TO DO:
Retype the records below exactly as they appear, but leave out any pictures.

TASK INPUT:
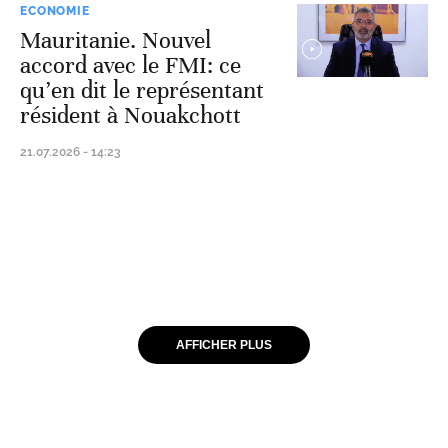
ECONOMIE
Mauritanie. Nouvel
accord avec le FMI: ce
qu’en dit le représentant
résident à Nouakchott
21.07.2026 - 14:23
AFFICHER PLUS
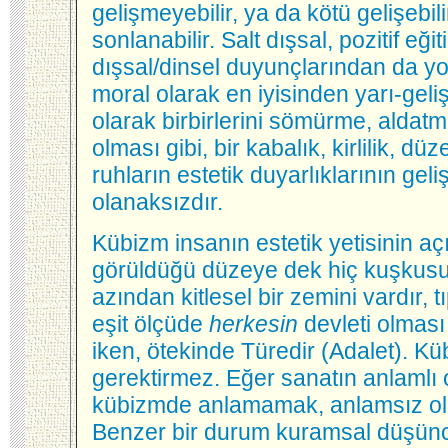
gelişmeyebilir, ya da kötü gelişebili
sonlanabilir. Salt dışsal, pozitif eğ
dışsal/dinsel duyunçlarından da yok
moral olarak en iyisinden yarı-gelişm
olarak birbirlerini sömürme, aldatm
olması gibi, bir kabalık, kirlilik, d
ruhların estetik duyarlıklarının gel
olanaksızdır.
Kübizm insanın estetik yetisinin aç
görüldüğü düzeye dek hiç kuşkusuz
azından kitlesel bir zemini vardır,
eşit ölçüde
herkesin
devleti olması 
iken, ötekinde Türedir (Adalet). Küb
gerektirmez. Eğer sanatın anlamlı 
kübizmde anlamamak, anlamsız ola
Benzer bir durum kuramsal düşünce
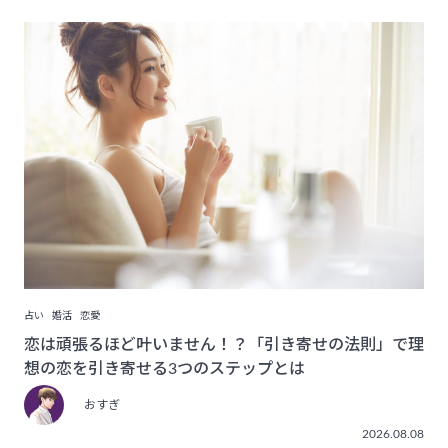
占い
婚活
恋愛
恋は頑張るほど叶いません！？「引き寄せの法則」で理
想の恋を引き寄せる3つのステップとは
おすぎ
2026.08.08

ANSWER SPACE:
ECONOMIE
Mauritanie. Nouvel
accord avec le FMI: ce
qu’en dit le représentant
résident à Nouakchott
21.07.2026 - 14:23
AFFICHER PLUS
gelişmeyebilir, ya da kötü gelişebili
sonlanabilir. Salt dışsal, pozitif eğ
dışsal/dinsel duyunçlarından da yok
moral olarak en iyisinden yarı-gelişm
olarak birbirlerini sömürme, aldatm
olması gibi, bir kabalık, kirlilik, d
ruhların estetik duyarlıklarının gel
olanaksızdır.
Kübizm insanın estetik yetisinin aç
görüldüğü düzeye dek hiç kuşkusuz
azından kitlesel bir zemini vardır,
eşit ölçüde
herkesin
devleti olması 
iken, ötekinde Türedir (Adalet). Küb
gerektirmez. Eğer sanatın anlamlı 
kübizmde anlamamak, anlamsız ola
Benzer bir durum kuramsal düşünce
占い
婚活
恋愛
恋は頑張るほど叶いません！？「引き寄せの法則」で理
想の恋を引き寄せる3つのステップとは
おすぎ
2026.08.08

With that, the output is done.